The next day, I stayed farther away. When he looked my way repeatedly, I looked down at the notebook in my hands, adding imaginary items to my grocery list so he knew without a doubt that I wouldn't save him and let him out of the lesson commitment. This morning, after he'd played the tears card in the car before the lesson began, I went farther; I sat behind a huge mountain of a man after my son entered the pool, thus totally obliterating the kid's view of me. He seemed to give up after a bit, according to a classmate's grandpa who was keeping watch as he sat next to me, and by the end of class my boy was actually trying to retrieve a ring from under water. This is big for us, believe me. Ring retrieval is an enormous step.

Now, we have a few days off from lessons, and I pray that his ring-seeking moment of bravery will not be forgotten over the long weekend. The point of this post, though, is not how my boy hates swimming; it's the fact that my vicarious suffering has brought back to me memories of my own early days at the "big pool." The sad truth is that I recognized that dripping, grimacing face of his, and it was my face. From many years back.

My teacher was not a cute, brown-skinned teenager. My teacher was Miss Betty. She was ancient to us kids, but old even by the standards of most adults.
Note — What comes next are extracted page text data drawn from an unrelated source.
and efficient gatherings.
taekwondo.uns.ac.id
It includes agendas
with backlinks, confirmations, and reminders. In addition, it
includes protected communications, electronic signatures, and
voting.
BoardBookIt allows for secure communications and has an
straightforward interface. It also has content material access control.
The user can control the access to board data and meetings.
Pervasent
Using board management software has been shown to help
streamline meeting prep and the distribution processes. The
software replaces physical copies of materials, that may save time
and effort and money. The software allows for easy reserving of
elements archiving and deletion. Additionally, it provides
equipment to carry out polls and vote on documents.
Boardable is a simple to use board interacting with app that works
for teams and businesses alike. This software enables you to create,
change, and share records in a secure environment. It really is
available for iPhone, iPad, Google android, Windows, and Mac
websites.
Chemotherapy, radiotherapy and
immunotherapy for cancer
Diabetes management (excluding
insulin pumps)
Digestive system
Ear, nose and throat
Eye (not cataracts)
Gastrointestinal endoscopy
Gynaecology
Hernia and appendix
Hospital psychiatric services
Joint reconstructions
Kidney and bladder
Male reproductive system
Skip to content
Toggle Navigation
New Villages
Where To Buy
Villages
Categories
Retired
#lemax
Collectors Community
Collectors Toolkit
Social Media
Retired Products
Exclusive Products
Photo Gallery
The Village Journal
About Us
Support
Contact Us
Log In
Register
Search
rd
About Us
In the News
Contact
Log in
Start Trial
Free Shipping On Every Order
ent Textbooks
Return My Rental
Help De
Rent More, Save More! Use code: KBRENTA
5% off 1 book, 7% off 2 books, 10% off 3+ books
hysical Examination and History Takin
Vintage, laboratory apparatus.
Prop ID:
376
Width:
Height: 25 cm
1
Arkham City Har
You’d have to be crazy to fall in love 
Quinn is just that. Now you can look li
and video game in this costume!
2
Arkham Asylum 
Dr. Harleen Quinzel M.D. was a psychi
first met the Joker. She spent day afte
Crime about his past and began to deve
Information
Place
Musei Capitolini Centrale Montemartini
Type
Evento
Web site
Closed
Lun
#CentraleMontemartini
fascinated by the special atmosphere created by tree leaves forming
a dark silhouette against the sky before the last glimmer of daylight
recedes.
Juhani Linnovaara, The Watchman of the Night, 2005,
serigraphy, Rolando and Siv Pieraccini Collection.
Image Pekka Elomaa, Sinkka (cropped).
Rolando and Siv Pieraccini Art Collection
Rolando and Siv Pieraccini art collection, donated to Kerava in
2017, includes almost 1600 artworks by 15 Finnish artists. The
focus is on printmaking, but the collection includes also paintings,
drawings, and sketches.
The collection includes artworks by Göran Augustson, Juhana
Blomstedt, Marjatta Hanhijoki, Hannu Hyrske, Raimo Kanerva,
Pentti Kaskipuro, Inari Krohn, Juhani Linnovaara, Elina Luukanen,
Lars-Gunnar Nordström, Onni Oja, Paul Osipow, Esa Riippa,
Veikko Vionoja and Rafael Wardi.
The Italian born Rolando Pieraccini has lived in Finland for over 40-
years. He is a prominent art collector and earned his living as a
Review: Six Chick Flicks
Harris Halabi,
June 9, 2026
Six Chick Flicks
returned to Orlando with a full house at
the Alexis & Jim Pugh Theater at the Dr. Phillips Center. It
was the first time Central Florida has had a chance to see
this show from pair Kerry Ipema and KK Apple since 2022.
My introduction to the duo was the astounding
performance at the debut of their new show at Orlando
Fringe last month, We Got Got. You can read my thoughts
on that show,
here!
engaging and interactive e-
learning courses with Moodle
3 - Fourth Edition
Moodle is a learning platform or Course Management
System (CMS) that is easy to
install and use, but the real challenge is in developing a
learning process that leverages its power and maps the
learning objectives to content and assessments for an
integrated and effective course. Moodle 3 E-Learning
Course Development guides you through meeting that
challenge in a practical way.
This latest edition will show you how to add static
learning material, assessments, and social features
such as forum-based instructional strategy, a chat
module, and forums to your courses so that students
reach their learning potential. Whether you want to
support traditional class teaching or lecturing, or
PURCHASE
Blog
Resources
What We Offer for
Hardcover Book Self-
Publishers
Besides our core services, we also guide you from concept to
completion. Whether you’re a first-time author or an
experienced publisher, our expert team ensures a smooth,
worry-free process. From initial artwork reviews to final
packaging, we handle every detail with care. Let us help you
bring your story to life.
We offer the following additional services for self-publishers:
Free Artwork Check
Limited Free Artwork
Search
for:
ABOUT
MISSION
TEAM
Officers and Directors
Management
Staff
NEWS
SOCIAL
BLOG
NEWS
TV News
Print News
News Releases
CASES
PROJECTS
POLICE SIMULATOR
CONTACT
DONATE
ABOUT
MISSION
Her hair was frizzy and white, and when she instructed the older kids and was submerged, I'm pretty certain she wore an old rubbery swim-cap. Her requisite blue suit was stretched over her doughy flesh, and I don't recall that she was actually tanned even though she had reportedly life-guarded since birth; she must have been an advocate of sunscreen even back in the day. Or, her weary pigment had just given up.

Miss Betty had about as many soft, fuzzy edges as a box. Her voice was not an encouraging coo—it was more of a bark. She had no tolerance for fear, and she accepted no excuses. When she said blow bubbles, by God you blew bubbles. Even if you filled the pool with snot as you wept openly. There we stood, a row of horrified 6-year-olds, our blue lips quivering (the lessons always happened in the morning, early in the summer when the water was still barely 75 degrees), and Betty made us blow, and float, and kick until we could barely move our frozen limbs.

For many of us not raised near a ready supply of deep water, the idea of putting your face under water it not appealing. The very sensation of water rushing around one's head, up one's nose, into one's ears is pretty frightening. Doing this under duress while a crabby old lady hollers at your from above the water's surface or, worse yet, "helps" you to do these things, is pretty traumatizing. At several points my terrified, oxygen-deprived young brain was convinced that Betty would let me drown. She never did.

In fact, not only did she manage to pass me on to the next level, turtle-floating and bubble-blowing in adequate fashion, but she also delivered artificial respiration successfully to an infant a few years later, thus saving a baby from drowning. She may not have been heavy on charm, but she knew her stuff, that Betty.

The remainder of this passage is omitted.